Slight September consumer price increase points to low inflation

Once again in September, a few morsels for the inflation hawks, but not much more because inflation remains tame. Consumer prices rose 0.2 percent in the month, the U.S. Labor Department announced Thursday, as energy prices and medical costs offset a decline in housing costs.

Further, the core rate -- which excludes the often-volatile food and energy component -- also rose 0.2 percent. Economists surveyed by Bloomberg News had expected consumer prices to increase 0.1 percent in September, and the core rate to rise 0.1 percent. Consumer prices rose 0.4 in August, were unchanged in July, and increased 0.7 percent and 0.1 percent in June and May, respectively.

What's more, the U.S. economy over the past year still shows little sign of inflation: Consumer prices have actually declined 1.3 percent in the past 12 months.
Also, the 12-month core rate -- one metric the U.S. Federal Reserve watches closely for signs of rising long-term inflation -- has risen just 1.5 percent, or well within the Fed's "comfort zone" for inflation.

In September, overall energy prices rose 0.6 percent, gasoline prices were up 1.0 percent, fuel oil rose 1.5 percent, new car prices increased 0.3 percent, apparel climbed 0.1 percent, medical services jumped 0.4 percent, shelter prices were flat, utility prices fell 1.7 percent, and food prices decreased 0.3 percent.

Most economists don't expect inflation to rise in the months ahead. They say the recession that has idled factory production and resulted in more than 7.2 million layoffs. That excess capacity in the commercial sector and slack in the labor force will limit price/wage increases.

Also working against inflation: the reluctance by foreign manufacturers that export goods to the U.S. to raise prices amid intense competition. Many refuse to raise prices despite cost increases, for fear of being priced out the lucrative U.S. market.

Further, while some discussion has risen in Washington and Wall Street circles about whether to take back part of the $786 billion stimulus, it's unlikely Congress will act to do that while so few jobs are being created and inflation remains low.
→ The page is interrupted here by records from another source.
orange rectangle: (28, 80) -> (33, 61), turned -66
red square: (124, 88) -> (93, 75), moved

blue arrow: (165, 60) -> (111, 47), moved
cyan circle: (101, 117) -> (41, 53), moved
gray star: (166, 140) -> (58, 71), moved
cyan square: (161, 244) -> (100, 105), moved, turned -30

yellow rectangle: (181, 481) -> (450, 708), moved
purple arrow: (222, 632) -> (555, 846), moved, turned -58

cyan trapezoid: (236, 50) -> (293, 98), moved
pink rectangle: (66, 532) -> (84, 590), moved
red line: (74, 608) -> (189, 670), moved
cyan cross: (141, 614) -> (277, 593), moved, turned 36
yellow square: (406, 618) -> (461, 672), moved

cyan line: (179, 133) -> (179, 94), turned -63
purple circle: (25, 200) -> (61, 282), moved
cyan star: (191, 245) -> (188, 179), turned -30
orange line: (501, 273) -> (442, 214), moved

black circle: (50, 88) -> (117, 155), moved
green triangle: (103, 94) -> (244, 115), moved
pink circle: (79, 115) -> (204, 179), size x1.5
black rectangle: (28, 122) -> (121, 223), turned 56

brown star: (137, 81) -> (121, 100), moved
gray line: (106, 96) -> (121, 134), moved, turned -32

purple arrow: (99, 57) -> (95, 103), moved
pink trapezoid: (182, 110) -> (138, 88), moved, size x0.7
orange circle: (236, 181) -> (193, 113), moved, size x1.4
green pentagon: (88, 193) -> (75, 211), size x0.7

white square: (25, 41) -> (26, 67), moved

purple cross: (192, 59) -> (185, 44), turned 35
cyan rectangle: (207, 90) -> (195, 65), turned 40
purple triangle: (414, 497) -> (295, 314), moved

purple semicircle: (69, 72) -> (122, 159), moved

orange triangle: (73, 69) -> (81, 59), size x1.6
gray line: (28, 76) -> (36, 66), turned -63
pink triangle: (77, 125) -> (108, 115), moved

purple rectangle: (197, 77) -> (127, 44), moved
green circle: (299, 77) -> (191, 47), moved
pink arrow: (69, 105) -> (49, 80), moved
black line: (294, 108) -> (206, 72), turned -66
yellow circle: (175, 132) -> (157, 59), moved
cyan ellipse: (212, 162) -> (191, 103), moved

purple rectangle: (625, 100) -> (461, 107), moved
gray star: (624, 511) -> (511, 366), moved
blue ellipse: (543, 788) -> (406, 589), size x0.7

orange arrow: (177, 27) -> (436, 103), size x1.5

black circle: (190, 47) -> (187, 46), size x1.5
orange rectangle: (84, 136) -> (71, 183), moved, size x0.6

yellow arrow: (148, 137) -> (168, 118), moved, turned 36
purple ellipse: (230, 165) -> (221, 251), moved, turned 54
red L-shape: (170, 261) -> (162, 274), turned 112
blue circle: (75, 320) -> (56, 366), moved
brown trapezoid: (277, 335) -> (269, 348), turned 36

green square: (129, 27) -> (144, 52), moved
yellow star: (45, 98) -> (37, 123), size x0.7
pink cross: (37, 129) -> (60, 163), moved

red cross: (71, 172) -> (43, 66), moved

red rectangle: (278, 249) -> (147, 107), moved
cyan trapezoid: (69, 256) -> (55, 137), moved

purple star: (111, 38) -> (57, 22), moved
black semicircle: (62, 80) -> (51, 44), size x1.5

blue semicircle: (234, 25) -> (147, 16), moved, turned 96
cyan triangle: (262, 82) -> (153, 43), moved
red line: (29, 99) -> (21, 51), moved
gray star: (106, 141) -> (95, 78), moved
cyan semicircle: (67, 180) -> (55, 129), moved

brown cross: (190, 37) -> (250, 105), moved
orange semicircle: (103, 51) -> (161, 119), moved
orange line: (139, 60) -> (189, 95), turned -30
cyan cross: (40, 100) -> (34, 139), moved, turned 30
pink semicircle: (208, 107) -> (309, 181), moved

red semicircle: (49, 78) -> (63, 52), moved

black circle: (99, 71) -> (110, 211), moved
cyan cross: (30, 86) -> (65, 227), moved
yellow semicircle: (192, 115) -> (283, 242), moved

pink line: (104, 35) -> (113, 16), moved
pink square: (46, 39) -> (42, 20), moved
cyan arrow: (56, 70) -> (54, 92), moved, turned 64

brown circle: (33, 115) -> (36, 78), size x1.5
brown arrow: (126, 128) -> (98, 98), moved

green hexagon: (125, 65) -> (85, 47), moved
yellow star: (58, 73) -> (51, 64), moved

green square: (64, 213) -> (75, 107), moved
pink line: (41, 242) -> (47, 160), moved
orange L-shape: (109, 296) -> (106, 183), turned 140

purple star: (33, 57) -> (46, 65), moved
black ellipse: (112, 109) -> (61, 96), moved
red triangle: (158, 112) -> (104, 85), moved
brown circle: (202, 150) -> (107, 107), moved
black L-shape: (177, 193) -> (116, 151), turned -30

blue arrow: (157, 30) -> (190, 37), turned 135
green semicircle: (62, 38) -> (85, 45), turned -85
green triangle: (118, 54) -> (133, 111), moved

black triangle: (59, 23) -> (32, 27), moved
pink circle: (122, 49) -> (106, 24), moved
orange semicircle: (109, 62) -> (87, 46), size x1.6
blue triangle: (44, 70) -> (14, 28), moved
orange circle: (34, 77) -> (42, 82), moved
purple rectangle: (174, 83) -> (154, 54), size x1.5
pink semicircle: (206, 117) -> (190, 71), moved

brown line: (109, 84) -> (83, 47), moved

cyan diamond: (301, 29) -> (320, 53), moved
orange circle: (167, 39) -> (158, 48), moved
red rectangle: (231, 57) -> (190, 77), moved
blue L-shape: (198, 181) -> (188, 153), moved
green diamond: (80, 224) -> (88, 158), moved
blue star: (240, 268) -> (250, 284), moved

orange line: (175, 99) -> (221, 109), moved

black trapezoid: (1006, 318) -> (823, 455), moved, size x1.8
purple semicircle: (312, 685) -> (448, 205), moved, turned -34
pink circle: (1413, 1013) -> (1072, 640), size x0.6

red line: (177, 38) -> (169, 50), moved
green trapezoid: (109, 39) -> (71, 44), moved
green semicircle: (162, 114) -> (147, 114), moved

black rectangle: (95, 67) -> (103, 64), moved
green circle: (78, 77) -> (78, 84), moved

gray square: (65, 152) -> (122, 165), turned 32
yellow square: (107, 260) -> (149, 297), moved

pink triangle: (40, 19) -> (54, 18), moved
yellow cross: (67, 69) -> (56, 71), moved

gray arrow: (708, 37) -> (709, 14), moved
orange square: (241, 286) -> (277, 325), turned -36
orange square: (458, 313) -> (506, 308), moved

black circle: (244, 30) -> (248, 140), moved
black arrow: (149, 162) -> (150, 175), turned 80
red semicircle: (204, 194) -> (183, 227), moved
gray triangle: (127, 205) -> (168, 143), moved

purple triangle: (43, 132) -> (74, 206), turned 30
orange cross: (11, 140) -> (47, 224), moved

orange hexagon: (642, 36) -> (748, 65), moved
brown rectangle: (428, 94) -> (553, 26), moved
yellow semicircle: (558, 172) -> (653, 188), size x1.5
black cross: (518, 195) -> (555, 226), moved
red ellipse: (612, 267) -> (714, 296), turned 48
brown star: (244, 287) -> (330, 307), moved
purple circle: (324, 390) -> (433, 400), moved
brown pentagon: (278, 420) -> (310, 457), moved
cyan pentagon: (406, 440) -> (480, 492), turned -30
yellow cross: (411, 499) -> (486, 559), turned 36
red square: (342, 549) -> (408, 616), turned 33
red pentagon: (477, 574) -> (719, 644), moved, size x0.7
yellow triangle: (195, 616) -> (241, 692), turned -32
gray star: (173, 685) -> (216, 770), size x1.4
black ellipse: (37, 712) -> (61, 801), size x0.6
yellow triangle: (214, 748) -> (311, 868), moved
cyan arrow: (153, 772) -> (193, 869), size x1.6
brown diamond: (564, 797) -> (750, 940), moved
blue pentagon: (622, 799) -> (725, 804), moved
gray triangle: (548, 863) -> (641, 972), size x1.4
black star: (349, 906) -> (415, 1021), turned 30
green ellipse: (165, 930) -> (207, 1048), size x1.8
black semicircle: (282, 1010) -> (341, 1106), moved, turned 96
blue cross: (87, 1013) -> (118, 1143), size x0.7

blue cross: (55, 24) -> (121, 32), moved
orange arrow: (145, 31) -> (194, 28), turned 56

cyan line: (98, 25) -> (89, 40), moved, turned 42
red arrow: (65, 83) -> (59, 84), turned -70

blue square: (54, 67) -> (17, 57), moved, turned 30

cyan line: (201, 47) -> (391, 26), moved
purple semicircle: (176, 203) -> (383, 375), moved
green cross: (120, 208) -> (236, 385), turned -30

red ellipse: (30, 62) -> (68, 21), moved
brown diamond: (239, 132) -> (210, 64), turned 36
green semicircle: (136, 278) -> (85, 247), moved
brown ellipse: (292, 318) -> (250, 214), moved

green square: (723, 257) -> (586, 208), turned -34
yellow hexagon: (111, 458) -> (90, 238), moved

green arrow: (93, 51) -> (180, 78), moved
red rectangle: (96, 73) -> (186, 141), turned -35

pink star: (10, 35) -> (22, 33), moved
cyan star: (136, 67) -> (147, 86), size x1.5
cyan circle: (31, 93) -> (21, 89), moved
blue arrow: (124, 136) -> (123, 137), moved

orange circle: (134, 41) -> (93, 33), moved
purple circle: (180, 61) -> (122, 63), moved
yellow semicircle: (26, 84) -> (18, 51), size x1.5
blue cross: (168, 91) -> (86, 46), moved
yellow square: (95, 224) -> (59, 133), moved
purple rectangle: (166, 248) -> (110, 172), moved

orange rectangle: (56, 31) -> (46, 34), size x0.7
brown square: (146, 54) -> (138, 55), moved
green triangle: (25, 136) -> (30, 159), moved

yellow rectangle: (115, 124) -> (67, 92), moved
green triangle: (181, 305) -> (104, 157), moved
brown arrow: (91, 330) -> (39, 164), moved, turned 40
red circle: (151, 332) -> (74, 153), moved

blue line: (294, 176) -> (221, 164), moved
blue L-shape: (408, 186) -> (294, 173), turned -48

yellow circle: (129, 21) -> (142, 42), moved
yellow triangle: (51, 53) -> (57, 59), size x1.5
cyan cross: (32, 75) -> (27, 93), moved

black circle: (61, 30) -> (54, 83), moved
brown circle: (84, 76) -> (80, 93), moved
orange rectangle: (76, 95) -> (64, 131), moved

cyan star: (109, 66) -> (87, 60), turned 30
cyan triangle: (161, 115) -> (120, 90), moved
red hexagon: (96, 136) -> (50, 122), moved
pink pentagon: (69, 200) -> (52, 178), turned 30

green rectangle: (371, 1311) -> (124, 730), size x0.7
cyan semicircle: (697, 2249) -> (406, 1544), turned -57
Economic Analysis: There's scant inflation in an economy that's performing well below its potential, which economists call an "output gap." This will enable the Fed to continue both its monetary (lower, short-term interest rates) and quantitative easing (cash interventions) policies to stimulate the U.S. economy and keep credit markets liquid. However, given the large monetary and fiscal stimulus, inflation does remain a longer-term risk. So, the Fed will no doubt begin to withdraw stimulus as soon as it becomes clear the economic recovery is on a sound foundation and is capable of sustaining itself. Given the recovery's current status, that Fed policy change is at least a quarter away, and probably longer.